→ Directions
Text only, exactly as given: reproduce the entries below without their pictures.

→ Exercise data
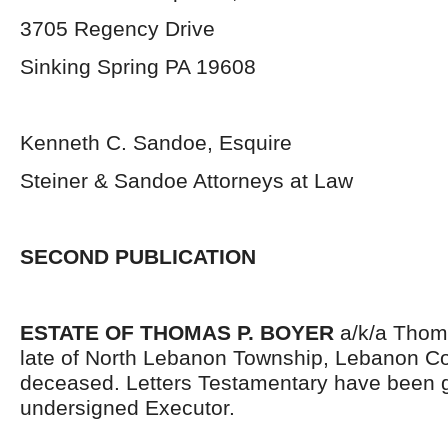
3705 Regency Drive
Sinking Spring PA 19608
Kenneth C. Sandoe, Esquire
Steiner & Sandoe Attorneys at Law
SECOND PUBLICATION
ESTATE OF THOMAS P. BOYER
a/k/a Thom
late of North Lebanon Township, Lebanon Co
deceased. Letters Testamentary have been g
undersigned Executor.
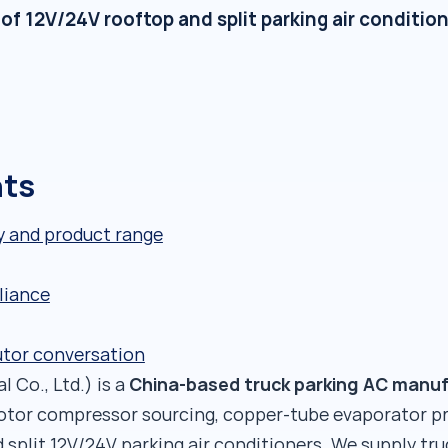
 12V/24V rooftop and split parking air condition
nts
y and product range
liance
utor conversation
China-based truck parking AC manu
 Co., Ltd.) is a
rotor compressor sourcing, copper-tube evaporator p
 split 12V/24V parking air conditioners. We supply tr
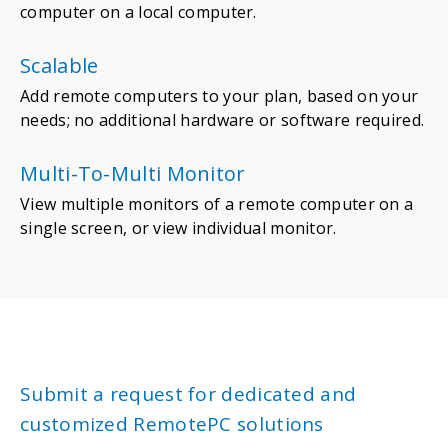
computer on a local computer.
Scalable
Add remote computers to your plan, based on your
needs; no additional hardware or software required.
Multi-To-Multi Monitor
View multiple monitors of a remote computer on a
single screen, or view individual monitor.
Submit a request for dedicated and
customized RemotePC solutions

→ The completed task
3705 Regency Drive
Sinking Spring PA 19608
Kenneth C. Sandoe, Esquire
Steiner & Sandoe Attorneys at Law
SECOND PUBLICATION
ESTATE OF THOMAS P. BOYER
a/k/a Thom
late of North Lebanon Township, Lebanon Co
deceased. Letters Testamentary have been g
undersigned Executor.
 12V/24V rooftop and split parking air condition
nts
y and product range
liance
utor conversation
China-based truck parking AC manu
 Co., Ltd.) is a
rotor compressor sourcing, copper-tube evaporator p
 split 12V/24V parking air conditioners. We supply tr
computer on a local computer.
Scalable
Add remote computers to your plan, based on your
needs; no additional hardware or software required.
Multi-To-Multi Monitor
View multiple monitors of a remote computer on a
single screen, or view individual monitor.
Submit a request for dedicated and
customized RemotePC solutions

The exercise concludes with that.